Serayupos.com – Kekhawatiran masyarakat Banyumas mengenai potensi longsor di sekitar lereng Gunung Slamet akibat aktivitas tambang menjadi sorotan setelah berbagai unggahan viral di media sosial. Narasi tersebut mengaitkan banjir besar di Aceh dengan dugaan penambangan di Banyumas. Kepala Cabang Dinas Energi dan Sumber Daya Mineral Jawa Tengah, Mahendra, menegaskan bahwa kekhawatiran itu berlebihan, tidak sejalan dengan kondisi lapangan, serta tidak didukung bukti yang valid.

Mahendra menjelaskan bahwa narasi yang beredar melalui TikTok, Instagram, dan Facebook memuat klaim keterlibatan seorang anggota DPR RI asal Banyumas sebagai investor tambang pasir di Desa Gandatapa, Kecamatan Sumbang. Informasi tersebut memicu keresahan publik yang mengaitkan aktivitas penambangan dengan potensi bencana seperti longsor dan banjir bandang. Ia menuturkan bahwa di Gandatapa terdapat dua izin tambang yang sudah diterbitkan, yaitu PT Keluarga Sejahtera Bumindo yang izinnya terbit pada 31 Desember 2023 dan telah beroperasi, serta PT Saka Bumi Gandatapa yang mengantongi izin sejak 25 Desember 2024 namun belum beroperasi hingga saat ini.

Dalam penjelasannya, Mahendra juga menyoroti kekhawatiran warga yang merembet hingga Kecamatan Kebasen, wilayah yang sebenarnya cukup jauh dari lereng Gunung Slamet. Ia menyebutkan bahwa di Desa Kaliwedi, Kecamatan Kebasen, terdapat tiga pemegang izin tambang batu. Namun hanya satu yang beroperasi aktif, yaitu CV Bumi Berkah Mandiri Banyumas dengan investor lokal, sedangkan dua izin lainnya tidak melakukan aktivitas penambangan. Menurutnya, sebagian masyarakat mendapatkan informasi keliru setelah melihat citra tambang lama melalui Google Earth dan menghubungkannya dengan isu terkini.
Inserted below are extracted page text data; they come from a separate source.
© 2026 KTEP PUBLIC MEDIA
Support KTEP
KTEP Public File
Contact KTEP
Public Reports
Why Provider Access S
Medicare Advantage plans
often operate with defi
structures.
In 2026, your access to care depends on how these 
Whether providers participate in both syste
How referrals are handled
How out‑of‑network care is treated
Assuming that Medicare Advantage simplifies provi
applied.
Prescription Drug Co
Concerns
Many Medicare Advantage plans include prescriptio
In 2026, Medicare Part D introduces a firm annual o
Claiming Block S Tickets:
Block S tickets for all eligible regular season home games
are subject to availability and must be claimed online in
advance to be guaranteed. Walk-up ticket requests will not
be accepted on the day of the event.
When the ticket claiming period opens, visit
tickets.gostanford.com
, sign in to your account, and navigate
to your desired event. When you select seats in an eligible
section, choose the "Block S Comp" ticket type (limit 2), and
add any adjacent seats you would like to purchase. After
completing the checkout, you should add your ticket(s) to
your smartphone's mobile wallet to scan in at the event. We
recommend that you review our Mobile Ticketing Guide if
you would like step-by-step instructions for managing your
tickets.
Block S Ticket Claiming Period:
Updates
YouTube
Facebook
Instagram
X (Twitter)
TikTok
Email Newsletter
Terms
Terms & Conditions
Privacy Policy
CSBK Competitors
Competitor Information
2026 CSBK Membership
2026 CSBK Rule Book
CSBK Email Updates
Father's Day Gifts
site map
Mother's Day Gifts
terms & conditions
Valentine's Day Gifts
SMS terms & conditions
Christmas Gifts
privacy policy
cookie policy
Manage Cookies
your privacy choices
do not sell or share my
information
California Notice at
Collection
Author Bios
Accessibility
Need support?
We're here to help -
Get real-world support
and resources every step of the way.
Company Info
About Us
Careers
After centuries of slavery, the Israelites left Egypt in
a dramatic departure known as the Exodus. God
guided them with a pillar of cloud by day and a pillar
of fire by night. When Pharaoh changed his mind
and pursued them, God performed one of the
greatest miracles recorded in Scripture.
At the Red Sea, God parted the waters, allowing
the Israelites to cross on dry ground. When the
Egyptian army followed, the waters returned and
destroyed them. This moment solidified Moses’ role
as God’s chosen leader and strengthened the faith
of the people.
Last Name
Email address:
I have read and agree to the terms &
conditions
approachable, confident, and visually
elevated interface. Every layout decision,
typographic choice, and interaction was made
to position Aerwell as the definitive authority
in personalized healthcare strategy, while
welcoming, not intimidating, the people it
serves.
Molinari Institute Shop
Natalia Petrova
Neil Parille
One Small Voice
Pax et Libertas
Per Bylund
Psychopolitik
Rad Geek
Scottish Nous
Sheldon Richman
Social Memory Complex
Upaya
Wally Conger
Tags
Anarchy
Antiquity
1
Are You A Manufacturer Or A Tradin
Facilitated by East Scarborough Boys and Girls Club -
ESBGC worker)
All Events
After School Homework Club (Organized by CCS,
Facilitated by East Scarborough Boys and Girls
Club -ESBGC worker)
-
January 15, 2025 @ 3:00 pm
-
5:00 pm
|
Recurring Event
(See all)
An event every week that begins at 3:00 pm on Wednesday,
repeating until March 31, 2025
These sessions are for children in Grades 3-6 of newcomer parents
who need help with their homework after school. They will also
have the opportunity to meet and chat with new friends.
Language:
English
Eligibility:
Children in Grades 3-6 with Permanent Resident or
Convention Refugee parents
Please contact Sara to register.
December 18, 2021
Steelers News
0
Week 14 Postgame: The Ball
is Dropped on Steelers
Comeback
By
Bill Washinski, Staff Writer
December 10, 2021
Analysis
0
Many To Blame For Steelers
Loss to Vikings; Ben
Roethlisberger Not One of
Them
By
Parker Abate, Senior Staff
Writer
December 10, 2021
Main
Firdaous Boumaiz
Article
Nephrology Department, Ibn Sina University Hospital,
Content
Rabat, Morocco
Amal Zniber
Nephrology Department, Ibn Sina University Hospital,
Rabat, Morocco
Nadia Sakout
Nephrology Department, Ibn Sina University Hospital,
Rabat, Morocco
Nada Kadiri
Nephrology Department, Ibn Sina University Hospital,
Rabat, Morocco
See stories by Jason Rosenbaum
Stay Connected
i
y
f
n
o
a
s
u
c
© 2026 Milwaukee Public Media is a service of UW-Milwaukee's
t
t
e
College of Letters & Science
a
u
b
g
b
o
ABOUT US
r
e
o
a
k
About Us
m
Mahendra kemudian meluruskan maraknya foto yang dibagikan di media sosial dan dinarasikan sebagai bukti aktivitas tambang di Gunung Slamet. Foto tersebut ternyata merupakan dokumentasi akses jalan dan lokasi proyek panas bumi untuk pembangkit listrik yang dikerjakan pada 2018. Proyek panas bumi tersebut kini berhenti dan masih berada dalam tahapan eksplorasi, bukan kegiatan tambang sebagaimana diberitakan oleh sejumlah akun anonim di platform digital.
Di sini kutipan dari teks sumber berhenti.